Bain & Company — Consumer Goods SKU Research
+17%
Revenue with 42% fewer SKUs (Belgium food brand)
Bain's research on SKU simplification documented a consistent pattern across consumer goods categories: selling less often leads to selling more. A Belgian food brand grew revenues 17% after cutting 42% of product variants. A Swedish candy brand grew sales 19% with 18% fewer items.
Procter & Gamble cut Head & Shoulders from 26 variants to 15 — sales rose 10%. When you remove low-performing options, your strongest offerings get more attention, fill faster, and carry more marketing support. Shelf clarity — physical or digital — accelerates purchase.
Knight & Schiff — NBER, 2019
+12%
Applications when colleges reduced enrollment friction
When colleges joined the Common Application — consolidating what had been separate, school-specific applications into a single shared form — applications rose by 12%, growing to 25% over a decade. This is the most direct parallel to OBUSA's situation: a fragmented multi-school system where each institution required families to navigate independently, creating redundant effort and confusion.

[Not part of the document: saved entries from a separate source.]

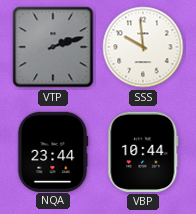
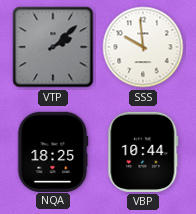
VTP: 2:12 -> 2:08
NQA: 23:44 -> 18:25
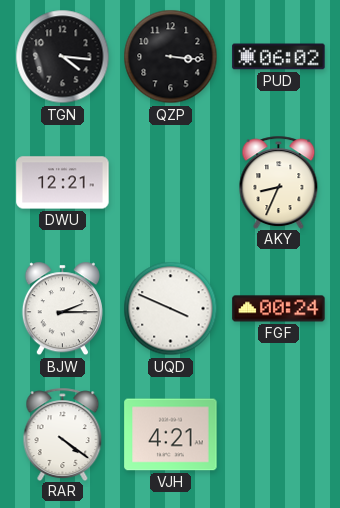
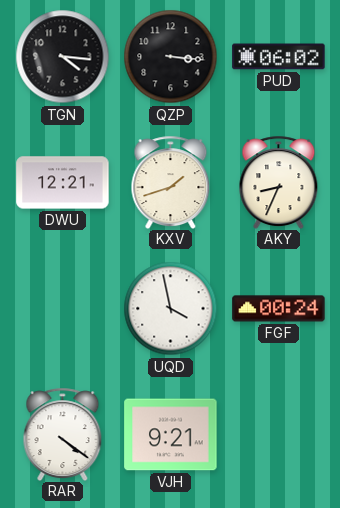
KXV: none -> 1:42
BJW: 2:15 -> none
UQD: 3:49 -> 3:58
VJH: 4:21 -> 9:21
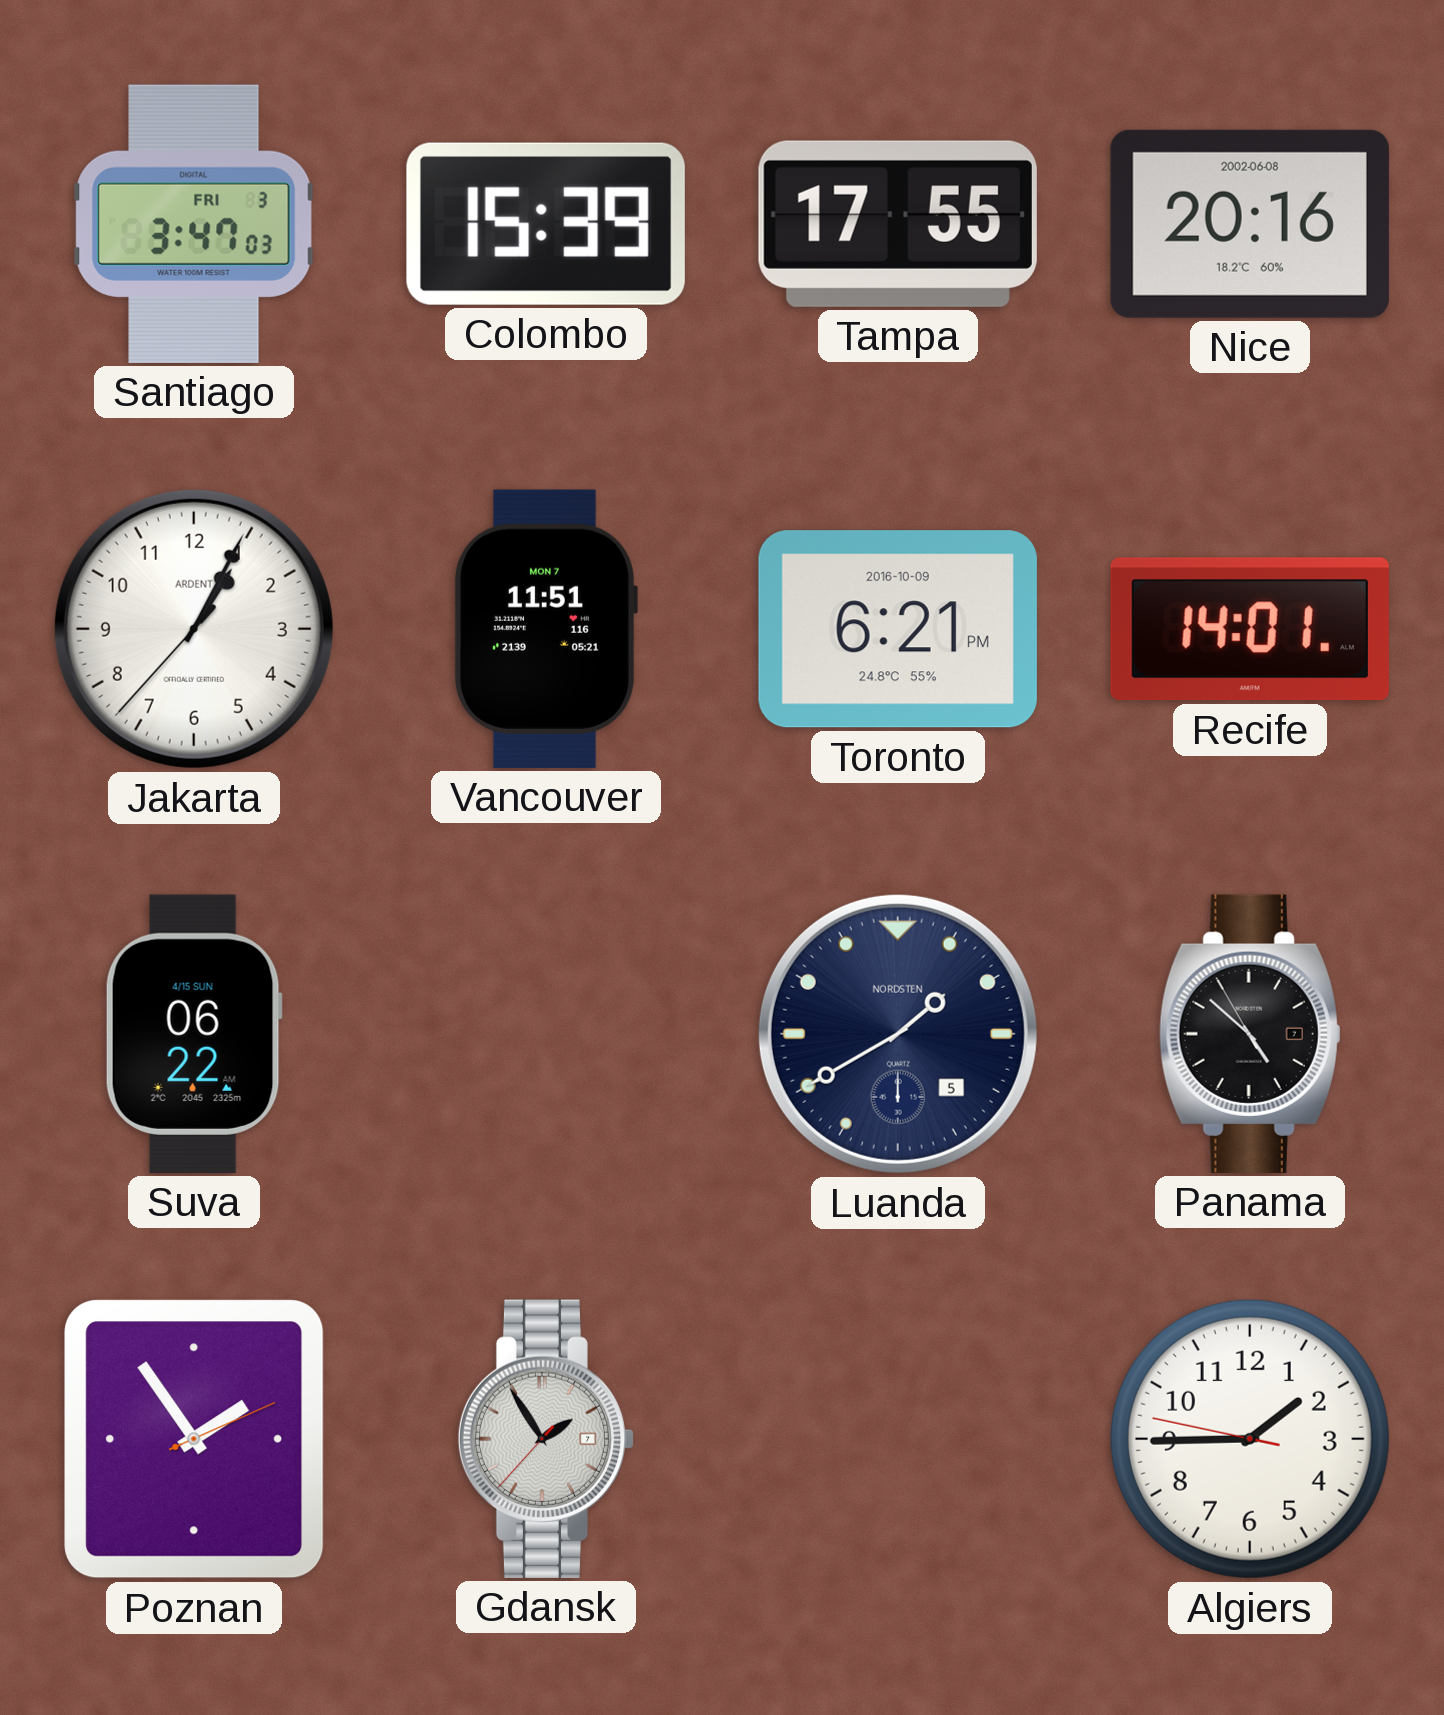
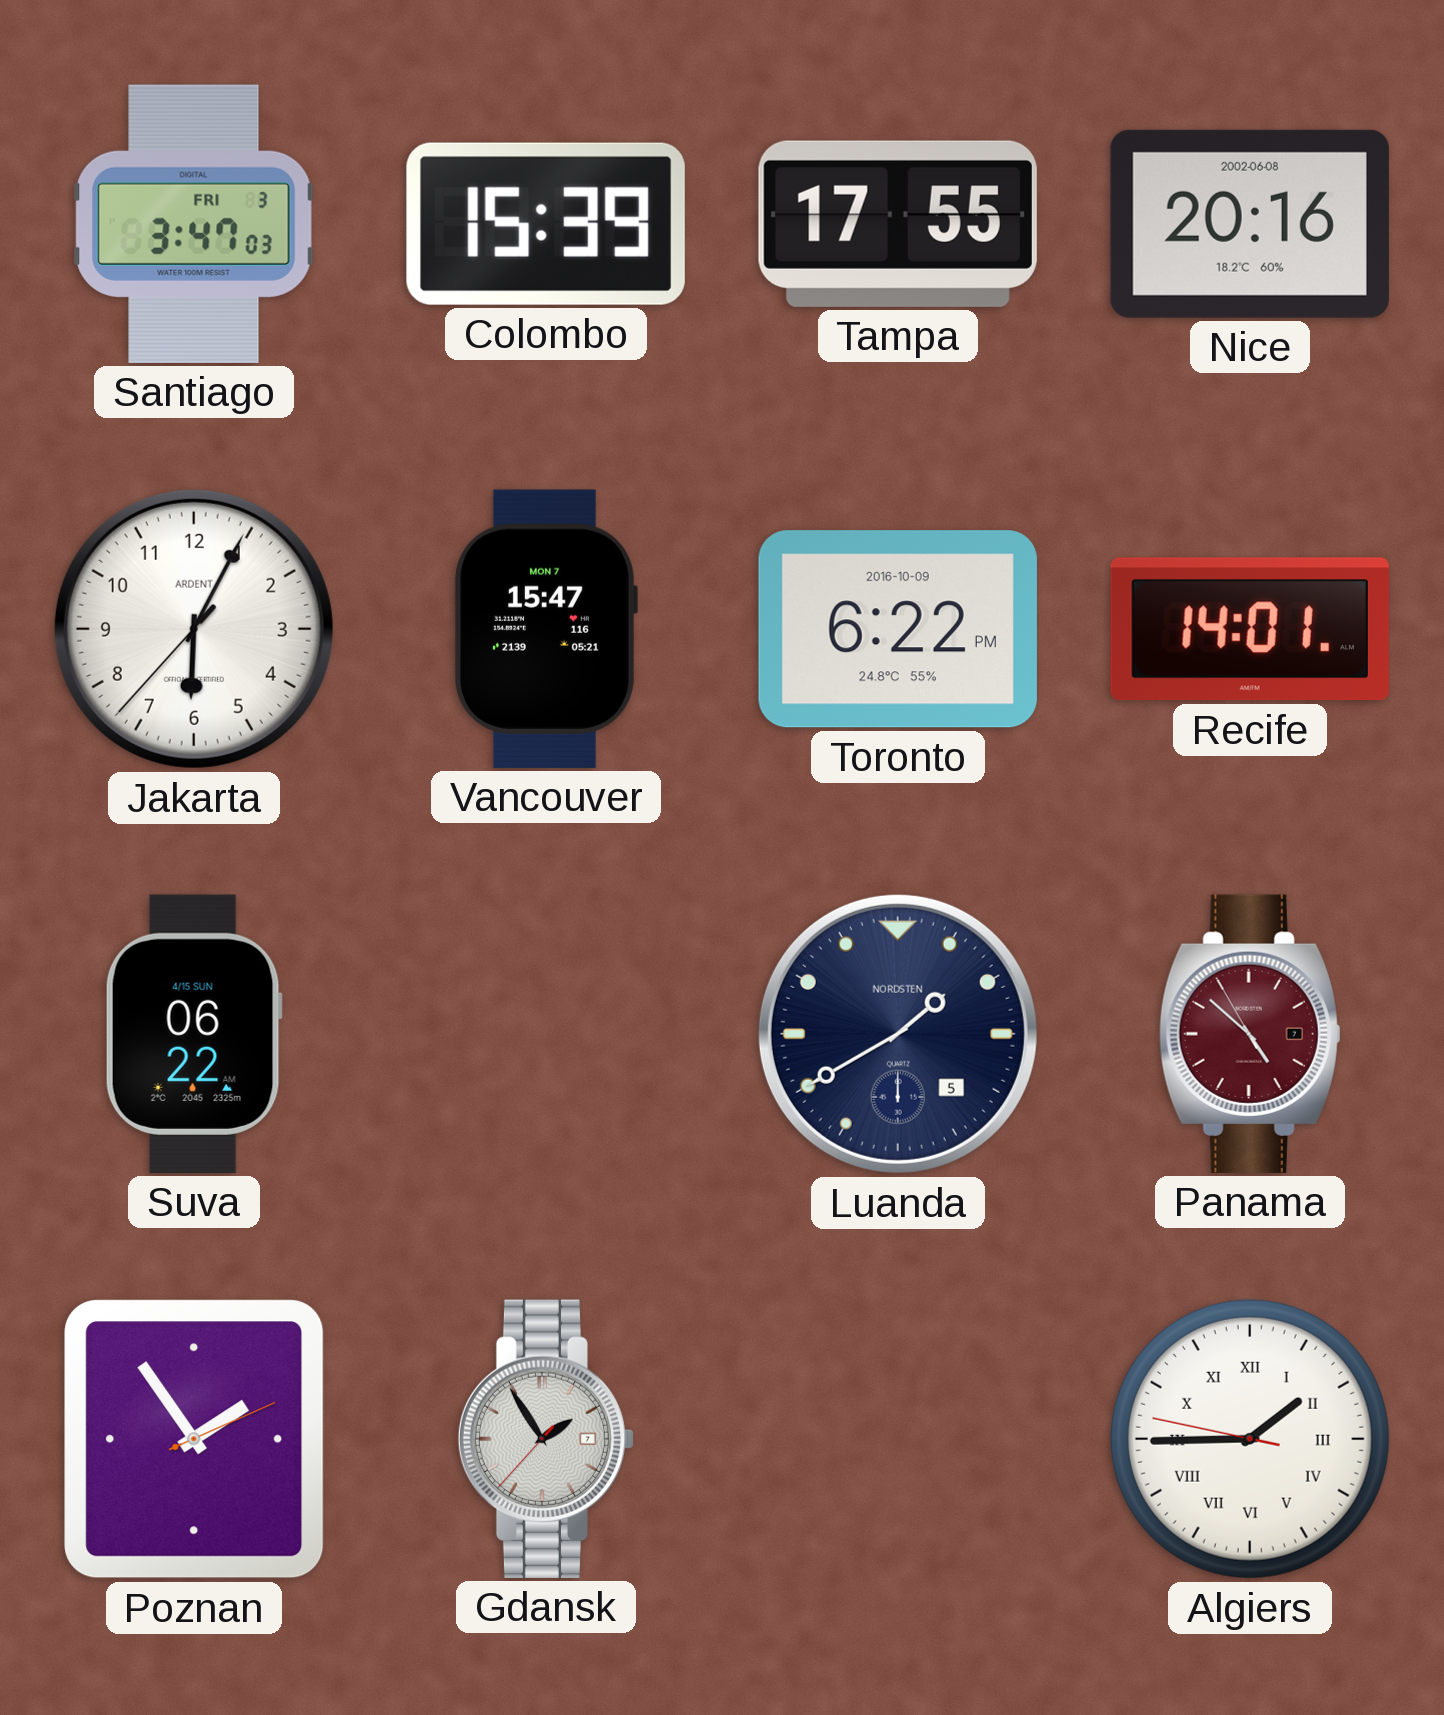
Jakarta: 1:04 -> 6:04
Vancouver: 11:51 -> 15:47
Toronto: 6:21 -> 6:22
Panama dial: black -> burgundy
Algiers numerals: Arabic -> Roman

The desirability of those colleges did not change. The experiences they offered did not change. Applications increased simply because the barrier of navigating multiple systems was removed.
Our funnel
~1.4%
Catalog visitor
→ enrollment
~3.7%
Course page
→ dates modal
84%
Application start
→ completion
The bottleneck is not the application. Families who start it complete it at 84%. The drop happens earlier — in the multi-step course-finding process before they ever reach an application. That is exactly where the research above predicts choice overload concentrates.